**Task data**:
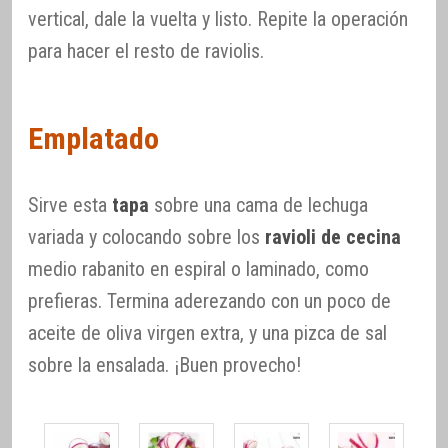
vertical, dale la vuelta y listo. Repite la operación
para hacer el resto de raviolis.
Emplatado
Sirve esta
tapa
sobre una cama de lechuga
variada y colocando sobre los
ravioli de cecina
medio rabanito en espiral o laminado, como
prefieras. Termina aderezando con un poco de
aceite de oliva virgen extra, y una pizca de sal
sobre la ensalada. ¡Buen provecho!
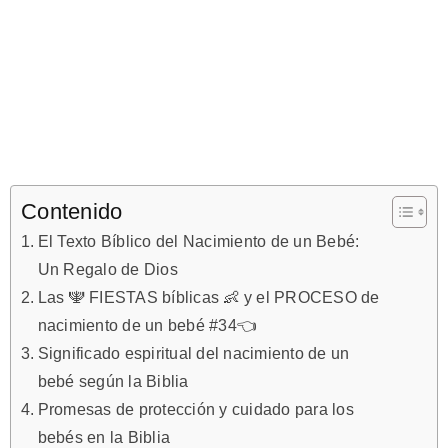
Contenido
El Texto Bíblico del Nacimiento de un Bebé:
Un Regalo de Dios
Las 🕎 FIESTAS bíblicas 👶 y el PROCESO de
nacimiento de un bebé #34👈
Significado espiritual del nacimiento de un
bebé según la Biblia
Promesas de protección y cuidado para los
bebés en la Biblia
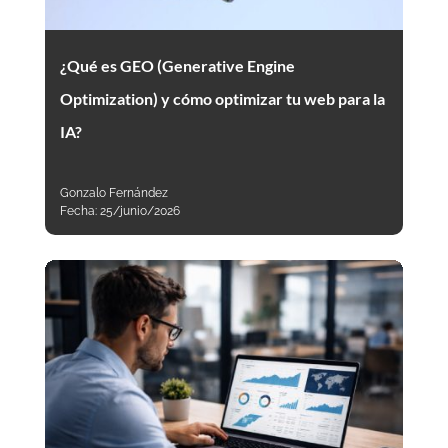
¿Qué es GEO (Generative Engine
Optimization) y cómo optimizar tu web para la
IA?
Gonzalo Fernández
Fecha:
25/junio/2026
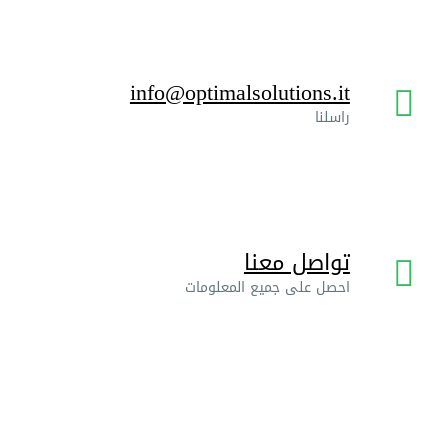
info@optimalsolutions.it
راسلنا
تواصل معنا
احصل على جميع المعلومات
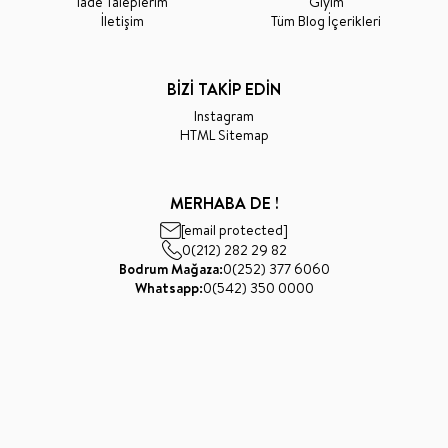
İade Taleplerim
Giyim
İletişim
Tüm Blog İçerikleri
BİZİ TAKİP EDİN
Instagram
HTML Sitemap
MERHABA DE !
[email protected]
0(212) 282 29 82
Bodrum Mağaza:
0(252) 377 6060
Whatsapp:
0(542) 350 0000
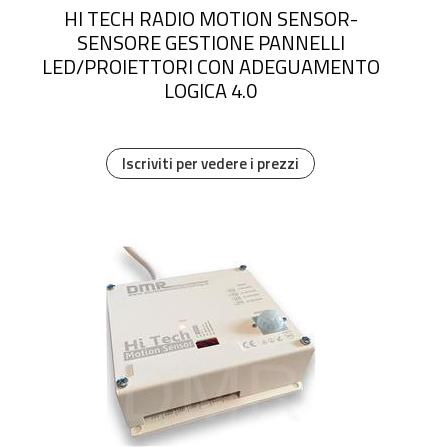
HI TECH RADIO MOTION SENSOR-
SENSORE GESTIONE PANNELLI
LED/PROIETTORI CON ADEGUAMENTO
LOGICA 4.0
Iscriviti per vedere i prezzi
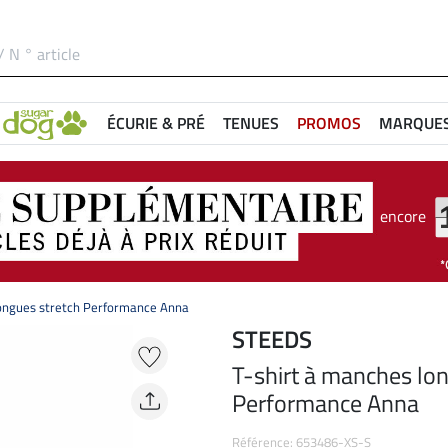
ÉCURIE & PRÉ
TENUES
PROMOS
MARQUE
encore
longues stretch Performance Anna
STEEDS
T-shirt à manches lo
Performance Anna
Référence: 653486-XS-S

**Task statement**: Output the records above exactly, omitting the pictures.

**Solution for this problem**:
vertical, dale la vuelta y listo. Repite la operación
para hacer el resto de raviolis.
Emplatado
Sirve esta
tapa
sobre una cama de lechuga
variada y colocando sobre los
ravioli de cecina
medio rabanito en espiral o laminado, como
prefieras. Termina aderezando con un poco de
aceite de oliva virgen extra, y una pizca de sal
sobre la ensalada. ¡Buen provecho!
Contenido
El Texto Bíblico del Nacimiento de un Bebé:
Un Regalo de Dios
Las 🕎 FIESTAS bíblicas 👶 y el PROCESO de
nacimiento de un bebé #34👈
Significado espiritual del nacimiento de un
bebé según la Biblia
Promesas de protección y cuidado para los
bebés en la Biblia
¿Qué es GEO (Generative Engine
Optimization) y cómo optimizar tu web para la
IA?
Gonzalo Fernández
Fecha:
25/junio/2026
info@optimalsolutions.it
راسلنا
تواصل معنا
احصل على جميع المعلومات
İade Taleplerim
Giyim
İletişim
Tüm Blog İçerikleri
BİZİ TAKİP EDİN
Instagram
HTML Sitemap
MERHABA DE !
[email protected]
0(212) 282 29 82
Bodrum Mağaza:
0(252) 377 6060
Whatsapp:
0(542) 350 0000
HI TECH RADIO MOTION SENSOR-
SENSORE GESTIONE PANNELLI
LED/PROIETTORI CON ADEGUAMENTO
LOGICA 4.0
Iscriviti per vedere i prezzi
ÉCURIE & PRÉ
TENUES
PROMOS
MARQUE
encore
longues stretch Performance Anna
STEEDS
T-shirt à manches lo
Performance Anna
Référence: 653486-XS-S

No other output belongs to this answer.